A rickety wooden stand with a large hand painted sign would appear in the empty lot right off the bridge, and it looked a little fly-by-night and iffy. Word of its appearance would spread like a rash among adolescent boys and clandestine trips were planned.

It was a simpler time, when just driving across the bridge constituted leaving town and was forbidden for most new drivers. It was forbidden in my house. It was if, upon receiving our permits, my parents presented us with a map on a piece of parchment with the town and a crudely drawn river, and just beyond, in the void, the words, “Here be dragons.”

Boys, though, the cool ones, always seemed to have a ready supply of firecrackers. Girls were relegated to playing with “snakes”—those little black disks we lit on sidewalks to watch grow and writhe into long trails of black ash.

We managed to procure sparklers most years, but they weren’t all that much fun. The thrill is in the lighting of it, and then the thrill is gone. You wave it around a bit and then stand about self-consciously until it goes out, at which point you burn yourself on the wire and your mother harps on and on about not dropping the spent sparkler in the grass where your dad might run over it with the mower and put somebody’s eye out.
Sucks all the fun right out of the endeavor, that image.

I suppose this year will be no different from others. Leftover fireworks will go off all weekend. Dogs, bless them, will shake and convulse, no matter how tightly we cinch their thunder shirts. We will drift off to sleep at ten, or eleven, or twelve, and be jolted from sweet slumber with hollow booms and the popcorn bursts of firecrackers lit all in one go.

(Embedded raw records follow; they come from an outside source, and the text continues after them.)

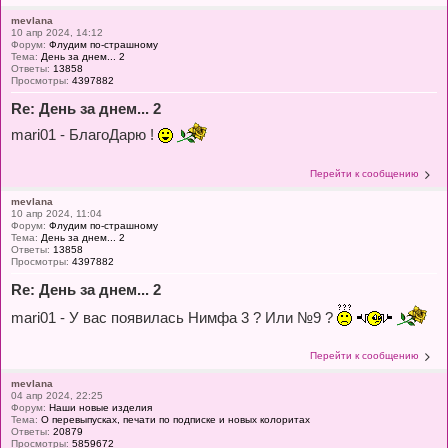
mevlana
10 апр 2024, 14:12
Форум:
Флудим по-страшному
Тема:
День за днем... 2
Ответы:
13858
Просмотры:
4397882
Re: День за днем... 2
mari01 - БлагоДарю !
Перейти к сообщению
mevlana
10 апр 2024, 11:04
Форум:
Флудим по-страшному
Тема:
День за днем... 2
Ответы:
13858
Просмотры:
4397882
Re: День за днем... 2
mari01 - У вас появилась Нимфа 3 ? Или №9 ?
Перейти к сообщению
mevlana
04 апр 2024, 22:25
Форум:
Наши новые изделия
Тема:
О перевыпусках, печати по подписке и новых колоритах
Ответы:
20879
Просмотры:
5859672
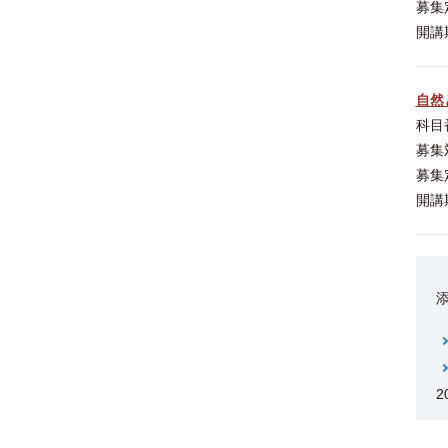
募集
開講
自然
科目
募集
募集
開講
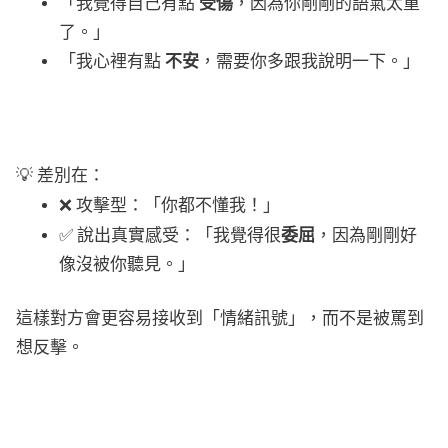
「我覺得自己有點
受傷
，因為你剛剛的語氣太重
了。」
「我心裡有點
不安
，需要你多跟我說明一下。」
💡 差別在：
❌ 攻擊型：「你都不懂我！」
✅ 說出真實感受：「我覺得很
委屈
，因為剛剛好
像沒被你聽見。」
這樣對方會更容易接收到「情緒訊號」，而不是被罵到
想反擊。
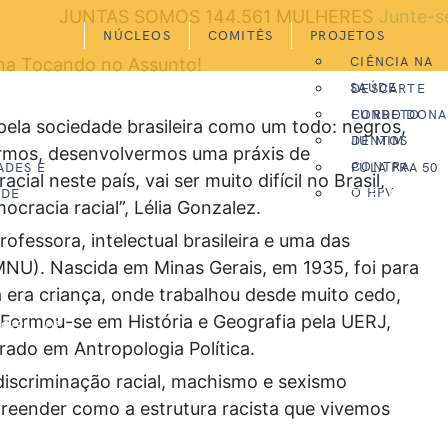
JUNTAS SOMOS
144.561
MULHERES
Junte-s
NÚCLEOS
COMITÊS
PROJETOS
CIÊNCIA NA
SAÚDE
DESCARTE
CORRETO
FUNDO DONA
ela sociedade brasileira como um todo: negros,
DE MIM
JUNTOS
iarmos, desenvolvermos uma práxis de
CONTRA
ADES E
PULA PRA 50
ial neste país, vai ser muito difícil no Brasil,
O HPV
ADE
TERRARTESÃ
cracia racial”, Lélia Gonzalez.
rofessora, intelectual brasileira e uma das
NU). Nascida em Minas Gerais, em 1935, foi para
a era criança, onde trabalhou desde muito cedo,
Formou-se em História e Geografia pela UERJ,
CIPAL DE
ado em Antropologia Política.
discriminação racial, machismo e sexismo
reender como a estrutura racista que vivemos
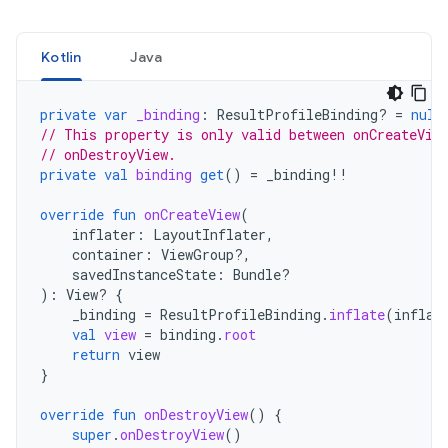
Kotlin
Java
private
var
_binding
:
ResultProfileBinding? 
=
null
// This property is only valid between onCreateVie
// onDestroyView.
private
val
binding
get
()
=
_binding
!!
override
fun
onCreateView
(
inflater
:
LayoutInflater
,
container
:
ViewGroup?,
savedInstanceState
:
Bundle?
):
View? 
{
_binding
=
ResultProfileBinding
.
inflate
(
inflat
val
view
=
binding
.
root
return
view
}
override
fun
onDestroyView
()
{
super
.
onDestroyView
()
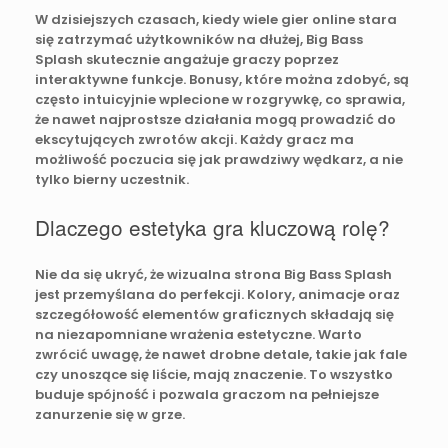
W dzisiejszych czasach, kiedy wiele gier online stara
się zatrzymać użytkowników na dłużej, Big Bass
Splash skutecznie angażuje graczy poprzez
interaktywne funkcje. Bonusy, które można zdobyć, są
często intuicyjnie wplecione w rozgrywkę, co sprawia,
że nawet najprostsze działania mogą prowadzić do
ekscytujących zwrotów akcji. Każdy gracz ma
możliwość poczucia się jak prawdziwy wędkarz, a nie
tylko bierny uczestnik.
Dlaczego estetyka gra kluczową rolę?
Nie da się ukryć, że wizualna strona Big Bass Splash
jest przemyślana do perfekcji. Kolory, animacje oraz
szczegółowość elementów graficznych składają się
na niezapomniane wrażenia estetyczne. Warto
zwrócić uwagę, że nawet drobne detale, takie jak fale
czy unoszące się liście, mają znaczenie. To wszystko
buduje spójność i pozwala graczom na pełniejsze
zanurzenie się w grze.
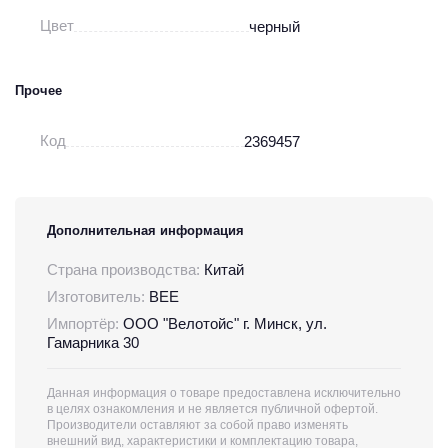
Цвет
черный
Прочее
Код
2369457
Дополнительная информация
Страна производства:
Китай
Изготовитель:
BEE
Импортёр:
ООО "Велотойс" г. Минск, ул.
Гамарника 30
Данная информация о товаре предоставлена исключительно
в целях ознакомления и не является публичной офертой.
Производители оставляют за собой право изменять
внешний вид, характеристики и комплектацию товара,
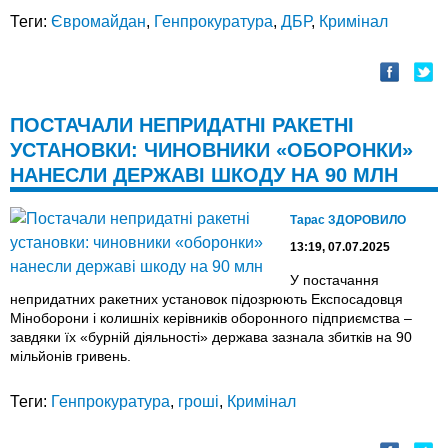
Теги:
Євромайдан
,
Генпрокуратура
,
ДБР
,
Кримінал
ПОСТАЧАЛИ НЕПРИДАТНІ РАКЕТНІ
УСТАНОВКИ: ЧИНОВНИКИ «ОБОРОНКИ»
НАНЕСЛИ ДЕРЖАВІ ШКОДУ НА 90 МЛН
Тарас ЗДОРОВИЛО
13:19, 07.07.2025
У постачання
непридатних ракетних установок підозрюють Експосадовця
Міноборони і колишніх керівників оборонного підприємства –
завдяки їх «бурній діяльності» держава зазнала збитків на 90
мільйонів гривень.
Теги:
Генпрокуратура
,
гроші
,
Кримінал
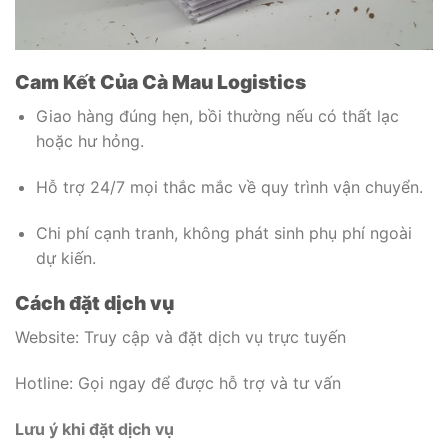
Cam Kết Của Cà Mau Logistics
Giao hàng đúng hẹn, bồi thường nếu có thất lạc
hoặc hư hỏng.
Hỗ trợ 24/7 mọi thắc mắc về quy trình vận chuyển.
Chi phí cạnh tranh, không phát sinh phụ phí ngoài
dự kiến.
Cách đặt dịch vụ
Website: Truy cập và đặt dịch vụ trực tuyến
Hotline: Gọi ngay để được hỗ trợ và tư vấn
Lưu ý khi đặt dịch vụ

And I will be cranky. Or maybe not cranky.. I used to spend the Fourth with my sister and her tribe and all their neighbors, with a communal cookout, and lawn chairs and grandmas, and the dads hogging all the best gear. The kids are grown now, new neighbors live in the homes of those who have moved on, or left us. Things change.

Maybe the fireworks of last week, today, this weekend, remind me, and what I really feel is a little sad.